David Versaw is chief financial officer of Will Interactive, a leading game development company in the Washington suburbs. The company has created video simulations for the Army's suicide prevention programs, for FBI training on hostage negotiations and for the healthcare industry. Versaw says there is a growing need for serious games.

"It is a great medium to reach people, people in academics started to understand the power of gaming," he said. "The current state of the economy has slowed things down a little bit here recently. But we are busier now than we ever have been."

Brian Doyle understands the power of gaming. After graduating from university in a computer gaming program, he founded an educational video game company called Let Me Think Games.

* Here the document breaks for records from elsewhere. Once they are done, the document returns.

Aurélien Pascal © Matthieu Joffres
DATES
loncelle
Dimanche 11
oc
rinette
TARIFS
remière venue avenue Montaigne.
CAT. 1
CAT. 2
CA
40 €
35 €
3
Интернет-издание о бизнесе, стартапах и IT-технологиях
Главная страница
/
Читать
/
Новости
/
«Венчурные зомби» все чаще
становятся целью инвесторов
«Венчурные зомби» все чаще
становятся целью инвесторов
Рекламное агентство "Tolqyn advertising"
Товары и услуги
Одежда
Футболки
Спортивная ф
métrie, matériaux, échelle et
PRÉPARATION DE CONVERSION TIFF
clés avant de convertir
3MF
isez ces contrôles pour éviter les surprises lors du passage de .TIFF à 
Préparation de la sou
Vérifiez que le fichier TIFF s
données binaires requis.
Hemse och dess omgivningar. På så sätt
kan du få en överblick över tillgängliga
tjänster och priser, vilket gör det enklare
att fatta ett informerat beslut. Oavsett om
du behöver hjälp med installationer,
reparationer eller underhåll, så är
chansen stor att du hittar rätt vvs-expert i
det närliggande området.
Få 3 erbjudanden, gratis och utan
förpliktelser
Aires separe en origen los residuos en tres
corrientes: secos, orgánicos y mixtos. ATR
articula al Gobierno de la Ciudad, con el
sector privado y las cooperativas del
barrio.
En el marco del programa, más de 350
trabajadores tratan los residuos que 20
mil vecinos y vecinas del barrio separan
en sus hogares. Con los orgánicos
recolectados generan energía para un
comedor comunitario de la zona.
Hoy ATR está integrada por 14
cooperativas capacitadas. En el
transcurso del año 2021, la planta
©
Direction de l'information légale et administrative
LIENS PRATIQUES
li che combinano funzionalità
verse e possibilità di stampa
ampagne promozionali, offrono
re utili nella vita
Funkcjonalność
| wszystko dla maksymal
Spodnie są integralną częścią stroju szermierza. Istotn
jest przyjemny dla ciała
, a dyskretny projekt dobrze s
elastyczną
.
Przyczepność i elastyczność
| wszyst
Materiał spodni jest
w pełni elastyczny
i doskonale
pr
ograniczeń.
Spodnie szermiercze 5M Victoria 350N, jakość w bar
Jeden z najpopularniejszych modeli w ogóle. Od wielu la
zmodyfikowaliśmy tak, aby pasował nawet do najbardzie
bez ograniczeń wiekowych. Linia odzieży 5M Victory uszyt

"Approaching the new generations, students of millenniums and post millenniums learn differently from previous generations. And we need to adapt new methods of teaching them. Video games are one of those methods that are assured to be very effective," he said.

With demand growing, the D.C. area - including the Maryland and Virginia suburbs - has about 100 game-oriented technology firms.

Jen Tonon expects to graduate from the gaming program at Montgomery College this year. She has already landed a job at a game development company.

"As a female in this industry there are not a lot of us right now but it is growing," she said.

Experts say companies putting out serious games still constitute a small part of the industry. But they're confident that market share will expand as companies target the younger generations that have grown up playing video games.